Dr. Tatiana launched herself from the chair at the far end of her office to rush around the desk and offer her hand. Stass introduced us. Dr. Tatiana says that she apologizes for not knowing more about you,” Stass translated. “She says it was kind of last minute when Anya thought you might be interested in Kirrill. She says that she received the fax from Anya so she has your file and she will review it as soon as she possibly can.”
“That’s great,” I responded. “Tell her don’t worry about it. I give us our best recommendation.” It was actually somewhat comforting knowing that at least someone in Russia hadn’t reviewed our file. Dr. Tatiana smiled when Stass told her what I said. Then she pointed at a stack of files on her desk and assured him that she’d accomplish the review later in the day.
“Tatiana asks if you will please make yourselves welcome and sit down while she goes to have someone bring Kirrill.”
Amy and Stass visited while we waited. I purposefully excluded myself from conversation. I leaned my head back and closed my eyes while I remembered how I felt when Amy told me I was going to be a dad. We planned for it. We anticipated it. I was more than excited and happy for the event. I remembered how I felt during the ultrasound when they asked us if we wanted to know whether we were having a boy or a girl. We couldn’t resist. I thought about how we planned for another. I remembered how I felt when I met Cory and the wonderful experience our little family had when we brought him home. During those first minutes Amy helped him to present his two-year-old big brother with a gift. I thought about Stephen and the time his brothers met him. I remembered their anxiousness to help him, to teach him, and to include him. Then I thought about Jack. Nobody else had blown their meeting with him. They were all as excited to bring him home as I had been with the others.

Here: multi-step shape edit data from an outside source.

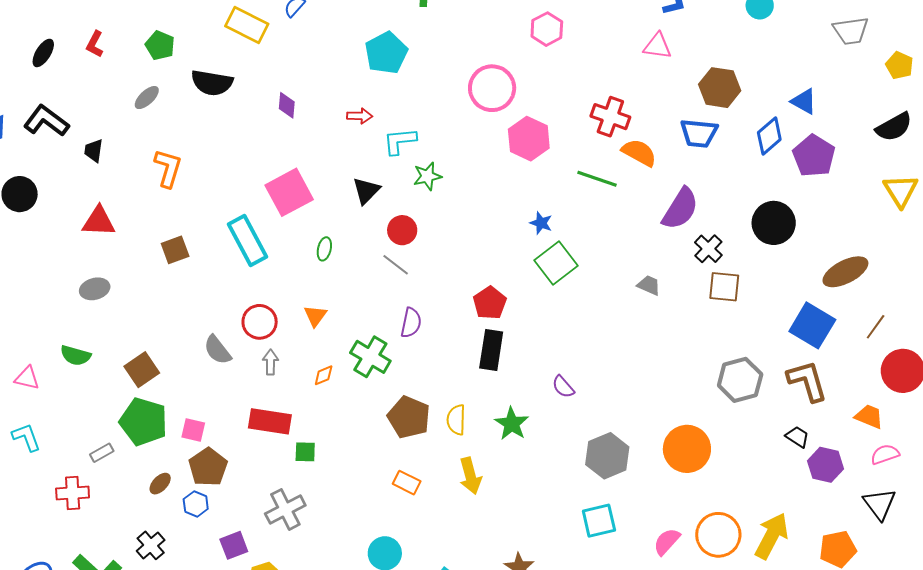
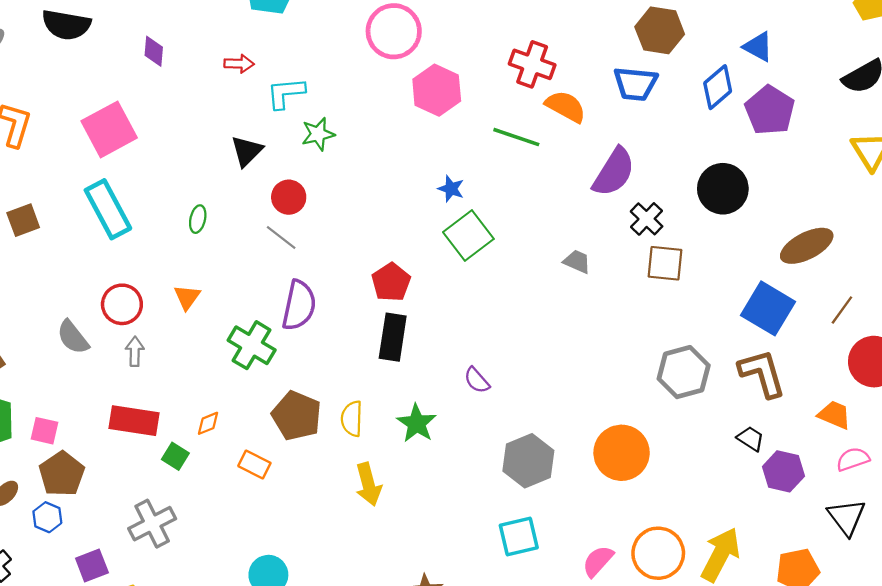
pink square: (289, 192) -> (109, 129), moved
purple semicircle: (411, 323) -> (299, 305), size x1.4
orange diamond: (324, 375) -> (208, 423), moved
green square: (305, 452) -> (175, 456), turned 30
orange rectangle: (407, 483) -> (254, 464), moved

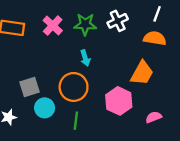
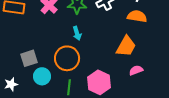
pink hexagon: (119, 101) -> (99, 82), moved
pink semicircle: (154, 117) -> (136, 70), moved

I imagined what might happen with Kirrill. I could see Jack rushing to the forefront crowding out his older siblings and demanding to be the first to hold his little brother. Jack had wanted to be a big brother for a long time. I could see myself fishing with my five sons, oldest to youngest, biggest to smallest. I pictured the little guy learning to ride a bike, playing catch, and riding horses seated on the saddle in front of me. The more I thought the more right it seemed. Not morally right—just right. I wanted to show him America. I wanted to take him to his home. More than anything I wanted to be his dad.